What are some possibilities for improving the connections and health of education, truth, and democracy?

  • Reshape the education to be more holistic, i.e., to take account of the mind and the body and deal with physical, mental, emotional health.
  • Broaden the concept of education beyond K-12 schooling and embrace lifelong learning.
  • Reform the education system to help all citizens better discern and respond to questions, such as: 
    • What is in the common good? 
    • What do citizens really want/need in order to live together?
    • What “shared experiences” do we want us all to have? How can we better “come together”?
    • How can we focus on and grow the “humanness” of all citizens?
    • How can we come together in dissent and in dialogue?
  • Educate voters:  citizens need to be better informed since they vote, protest, and engage in other ways.
  • Enact higher standards around voting and elections to help escape the “hidden markets of manipulation” that the current power structure imposes. How? 
    • Strengthen protections against voter manipulation–e.g., keep partisan advocates farther away from the voting process
    • Provide better, vetted information for voters
    • Have different requirements to be eligible to vote?
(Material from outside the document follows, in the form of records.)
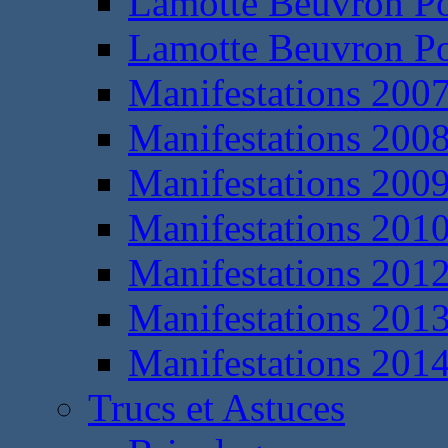
Lamotte Beuvron P
Lamotte Beuvron P
Manifestations 200
Manifestations 200
Manifestations 200
Manifestations 201
Manifestations 201
Manifestations 201
Manifestations 201
Trucs et Astuces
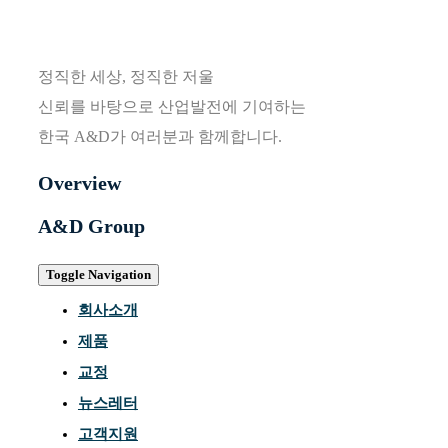
정직한 세상, 정직한 저울
신뢰를 바탕으로 산업발전에 기여하는
한국 A&D가 여러분과 함께합니다.
Overview
A&D Group
Toggle Navigation
회사소개
제품
교정
뉴스레터
고객지원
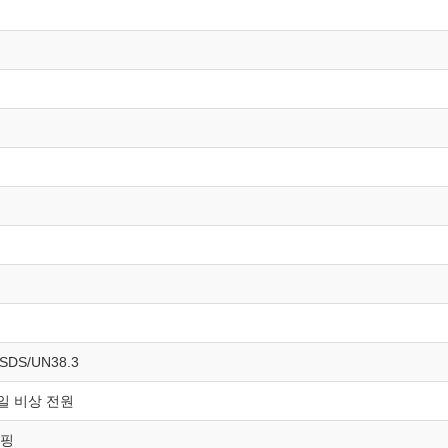
SDS/UN38.3
일 비상 전원
캠핑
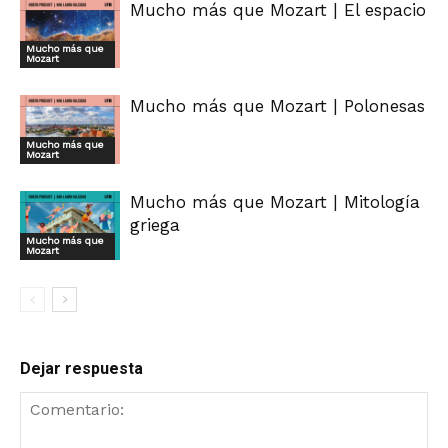
Mucho más que Mozart | El espacio
Mucho más que
Mozart
Mucho más que Mozart | Polonesas
Mucho más que
Mozart
Mucho más que Mozart | Mitología
griega
Mucho más que
Mozart
Dejar respuesta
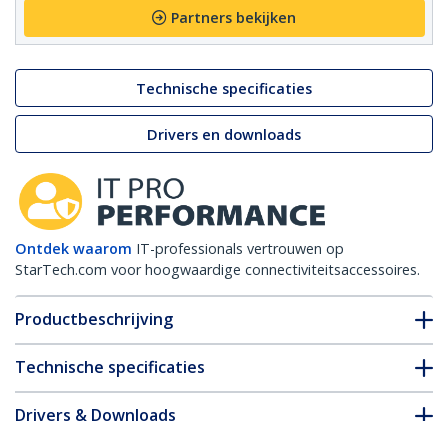
Partners bekijken
Technische specificaties
Drivers en downloads
Ontdek waarom
IT-professionals vertrouwen op
StarTech.com voor hoogwaardige connectiviteitsaccessoires.
Productbeschrijving
Technische specificaties
Drivers & Downloads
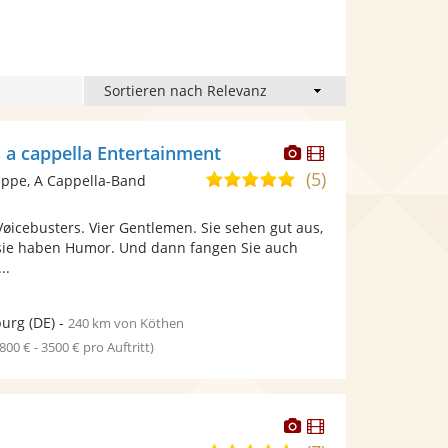
Dieser
Dieser
 a cappella Entertainment
Künstler
Künstler
(5)
5,0
ppe, A Cappella-Band
stellt
stellt
von
Fotos
Videos
øicebusters. Vier Gentlemen. Sie sehen gut aus,
5
bereit.
bereit.
 sie haben Humor. Und dann fangen Sie auch
Sternen
..
urg
(DE)
-
240 km von Köthen
1800 € - 3500 € pro Auftritt)
Dieser
Dieser
Künstler
Künstler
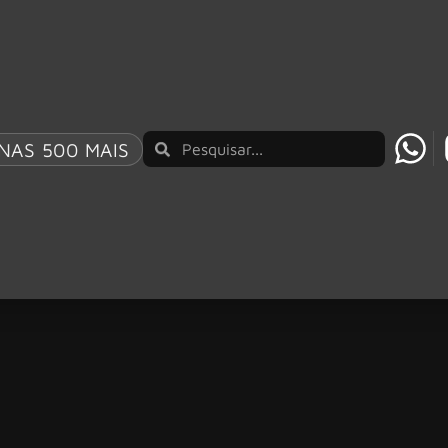
NAS 500 MAIS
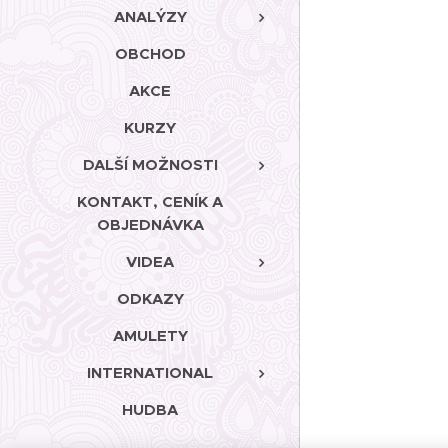
ANALÝZY
OBCHOD
AKCE
KURZY
DALŠÍ MOŽNOSTI
KONTAKT, CENÍK A
OBJEDNÁVKA
VIDEA
ODKAZY
AMULETY
INTERNATIONAL
HUDBA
And, how would we decide on them? 
  • Practice being citizens by engaging in project-based learning and being culturally respective.
  • Consider what is happening internationally – the willingness, the courage of citizens to push back and challenge authority and authoritarianism.
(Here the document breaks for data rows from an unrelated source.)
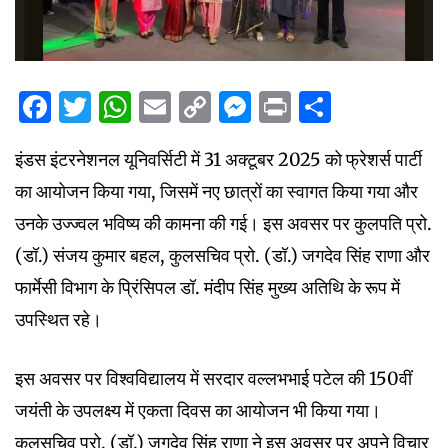
Facebook
Twitter
WhatsApp
Email
Copy
Messenger
Print
Share
Link
इंडस इंटरनेशनल यूनिवर्सिटी में 31 अक्टूबर 2025 को फ्रेशर्स पार्टी
का आयोजन किया गया, जिसमें नए छात्रों का स्वागत किया गया और
उनके उज्ज्वल भविष्य की कामना की गई। इस अवसर पर कुलपति प्रो.
(डॉ.) संजय कुमार बहल, कुलसचिव प्रो. (डॉ.) जगदेव सिंह राणा और
फार्मेसी विभाग के प्रिंसिपल डॉ. मंदीप सिंह मुख्य अतिथि के रूप में
उपस्थित रहे।
इस अवसर पर विश्वविद्यालय में सरदार वल्लभभाई पटेल की 150वीं
जयंती के उपलक्ष्य में एकता दिवस का आयोजन भी किया गया।
कुलसचिव प्रो. (डॉ.) जगदेव सिंह राणा ने इस अवसर पर अपने विचार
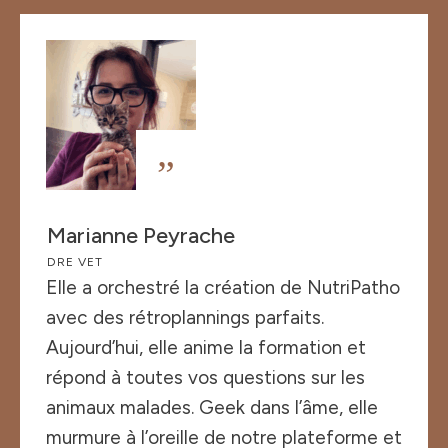
”
Marianne Peyrache
DRE VET
Elle a orchestré la création de NutriPatho
avec des rétroplannings parfaits.
Aujourd’hui, elle anime la formation et
répond à toutes vos questions sur les
animaux malades. Geek dans l’âme, elle
murmure à l’oreille de notre plateforme et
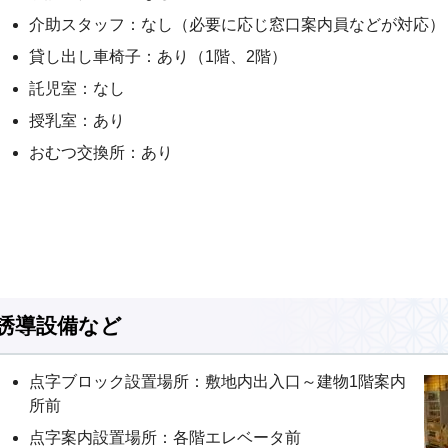
介助スタッフ：なし（必要に応じ窓口案内員などが対応）
貸し出し車椅子：あり（1階、2階）
託児室：なし
授乳室：あり
おむつ交換所：あり
誘導設備など
点字ブロック設置場所：敷地内出入口～建物1階案内
所前
点字案内設置場所：各階エレベータ前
  • Regulate and limit campaign contributions so we can have better elections and vote for better people to serve our schools.
  • Beware that technology is like fire – it can warm or burn us.
  • Value all sorts of education, especially with higher education. Eliminate the stigma for trade schools, community colleges, etc.
  • Invest more in education at all levels, so that it is accessible and will break the generational poverty 
  • Consider multiple and different ways to improve education institutions and their norms: 
    • Democratize schools; change teaching methods to reflect societal needs 
    • Deepen the parent-teacher relationship
    • Involve parents more to reinforce learning
    • Reshape the education process to foster and sustain the inborn curiosity that children have – instead of beating it out of them–and create democratic citizens who are intellectually curious for their whole lives in order to foster lifelong learning
    • Embrace alternative learning pedagogy that is narrative based and embraces multiple and competing narratives about history; we have to educate more honestly about our histories to improve how we operate in society.